不可能を可能とするが、それでも限界がないわけではない。
たとえば、呪詛の使い方に関していえば『案山子』に劣る。
ミッチェン・ミミックは『案山子』ハセ・ミコトに取り憑かれている。
ハセ・ミコトは現代の呪詛の第一人者だ。
だから、一方的に情報を得ようとしたクラーラの手口もバレていた。
そこにいたのはミッチェン・ミミックの振りをしたハセ・ミコトであった。
力の管理者でしかなかった彼女も、生まれて数カ月が経過したことで人間性を獲得しつつあった。

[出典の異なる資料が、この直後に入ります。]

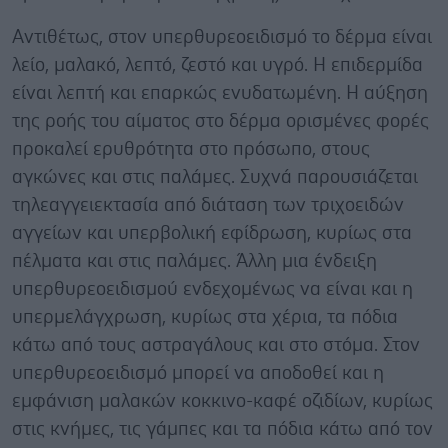
Αντιθέτως, στον υπερθυρεοειδισμό το δέρμα είναι
λείο, μαλακό, λεπτό, ζεστό και υγρό. Η επιδερμίδα
είναι λεπτή και επαρκώς ενυδατωμένη. Η αύξηση
της ροής του αίματος στο δέρμα ορισμένες φορές
προκαλεί ερυθρότητα στο πρόσωπο, στους
αγκώνες και στις παλάμες. Συχνά παρουσιάζεται
τηλεαγγειεκτασία από διάταση των τριχοειδών
αγγείων και υπερβολική εφίδρωση, κυρίως στα
πέλματα και στις παλάμες. Άλλη μια ένδειξη
υπερθυρεοειδισμού ενδεχομένως να είναι και η
υπερμελάγχρωση, κυρίως στα χέρια, τα πόδια
κάτω από τους αστραγάλους και στο στόμα. Στον
υπερθυρεοειδισμό μπορεί να αποδοθεί και η
εμφάνιση μαλακών κοκκινο-καφέ οζιδίων, κυρίως
στις κνήμες, τις γάμπες και τα πόδια κάτω από τον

ミッチェン・ミミックを元に構築され、ヒトトセ・リョウとの関係により成長していた。
ハセ・ミコトは謝罪する。
「……非礼は詫びます。偉大なる魔法使い」
『お互いさまだから詫びる必要はない。あたしから逆に情報を獲ろうとしたわけか。やるわね』
「私はミッチェン・ミミックの安全を最優先しますから」
『怒っていないから動機も別に良いわ。あなたはナナセに比べれば使い手として劣る。でも、当時のあたしだったら気づけなかったかもね』
クラーラは寛容な態度を取る。
子どものような姿をしているが、彼女はもう百年以上を生きている。
「仕方ありません。ところで、私はハセ・ナナセに比べてそんなに劣っていますか?」
『覚悟の差、程度でしょうね。あまりにも分厚い薄紙の差って感じ』
実力はあまり違わないかもしれない。だが、決定的に違う。それをクラーラは独自の表現でした。

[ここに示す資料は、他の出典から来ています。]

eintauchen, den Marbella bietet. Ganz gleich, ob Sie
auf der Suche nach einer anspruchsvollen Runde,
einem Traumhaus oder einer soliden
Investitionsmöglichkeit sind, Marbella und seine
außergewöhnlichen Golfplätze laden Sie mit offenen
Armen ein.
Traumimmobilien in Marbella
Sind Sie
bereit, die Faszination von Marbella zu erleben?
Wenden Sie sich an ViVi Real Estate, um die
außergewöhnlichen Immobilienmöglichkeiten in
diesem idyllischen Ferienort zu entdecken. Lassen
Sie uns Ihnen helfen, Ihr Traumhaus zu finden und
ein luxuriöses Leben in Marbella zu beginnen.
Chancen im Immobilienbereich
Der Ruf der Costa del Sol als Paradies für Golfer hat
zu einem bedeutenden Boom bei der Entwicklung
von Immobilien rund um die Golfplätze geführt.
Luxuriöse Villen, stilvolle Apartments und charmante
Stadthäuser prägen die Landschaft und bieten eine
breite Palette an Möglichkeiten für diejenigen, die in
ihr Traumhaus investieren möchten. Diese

『いい? 『武道家』の残骸程度でも七十年研鑽を積んだら世界最強になるの』
「残骸程度……」
『あの程度の才能でも努力を積み上げることが大切って話。なら、世界最高の魔法使いであるあたしはその時間で、どれくらいの高みに至ったか想像しなよ』
おそらくバジーリオ・スキーラは世界最高クラスの才能の持ち主だ。
それをあの程度と見下してしまう。
究極の使い手が『大魔法つかい』クラーラ・マウロという存在だった。
『許してあげるけど、記憶は消させてもらうわ。それはそういうものだと思って』
「ならば、ご慈悲を。教えてください。どうして七人目の勇者は仲間に殺されたのか、について」
『どうして知りたいの? 消される記憶よ』
「記憶は消えても考えた筋道は残ります。知識はミッチェン・ミミックを守るために必要かもしれませんから」
『なるほど。あなたはどこまでもミッチェン優先か。なら、もう充分ヒントは与えたと思うから自分で考えてみて』
「…………」
その挑発的な物言いにハセ・ミコトは黙る。確かに十分な情報は与えられている気がしたからだ。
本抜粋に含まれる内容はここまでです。